In your copy of the data, include no pictures and alter nothing else.

--- Material for the task Enclosed Below ---

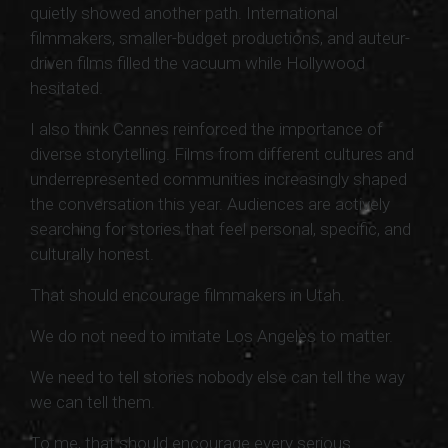
quietly showed another path. International
filmmakers, smaller-budget productions, and auteur-
driven films filled the vacuum while Hollywood
hesitated.
I also think Cannes reinforced the importance of
diverse storytelling. Films from different cultures and
underrepresented communities increasingly shaped
the conversation this year. Audiences are actively
searching for stories that feel personal, specific, and
culturally honest.
That should encourage filmmakers in Utah.
We do not need to imitate Los Angeles to matter.
We need to tell stories nobody else can tell the way
we can tell them.
To me, that should encourage every serious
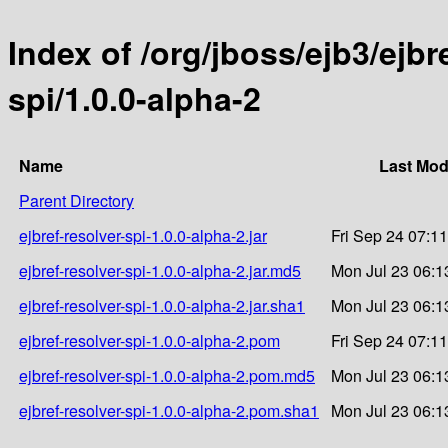
Index of /org/jboss/ejb3/ejbre
spi/1.0.0-alpha-2
Name
Last Mod
Parent Directory
ejbref-resolver-spi-1.0.0-alpha-2.jar
Fri Sep 24 07:1
ejbref-resolver-spi-1.0.0-alpha-2.jar.md5
Mon Jul 23 06:1
ejbref-resolver-spi-1.0.0-alpha-2.jar.sha1
Mon Jul 23 06:1
ejbref-resolver-spi-1.0.0-alpha-2.pom
Fri Sep 24 07:1
ejbref-resolver-spi-1.0.0-alpha-2.pom.md5
Mon Jul 23 06:1
ejbref-resolver-spi-1.0.0-alpha-2.pom.sha1
Mon Jul 23 06:1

--- End of Enclosed Material for the task ---

Response below -
quietly showed another path. International
filmmakers, smaller-budget productions, and auteur-
driven films filled the vacuum while Hollywood
hesitated.
I also think Cannes reinforced the importance of
diverse storytelling. Films from different cultures and
underrepresented communities increasingly shaped
the conversation this year. Audiences are actively
searching for stories that feel personal, specific, and
culturally honest.
That should encourage filmmakers in Utah.
We do not need to imitate Los Angeles to matter.
We need to tell stories nobody else can tell the way
we can tell them.
To me, that should encourage every serious
Index of /org/jboss/ejb3/ejbre
spi/1.0.0-alpha-2
Name
Last Mod
Parent Directory
ejbref-resolver-spi-1.0.0-alpha-2.jar
Fri Sep 24 07:1
ejbref-resolver-spi-1.0.0-alpha-2.jar.md5
Mon Jul 23 06:1
ejbref-resolver-spi-1.0.0-alpha-2.jar.sha1
Mon Jul 23 06:1
ejbref-resolver-spi-1.0.0-alpha-2.pom
Fri Sep 24 07:1
ejbref-resolver-spi-1.0.0-alpha-2.pom.md5
Mon Jul 23 06:1
ejbref-resolver-spi-1.0.0-alpha-2.pom.sha1
Mon Jul 23 06:1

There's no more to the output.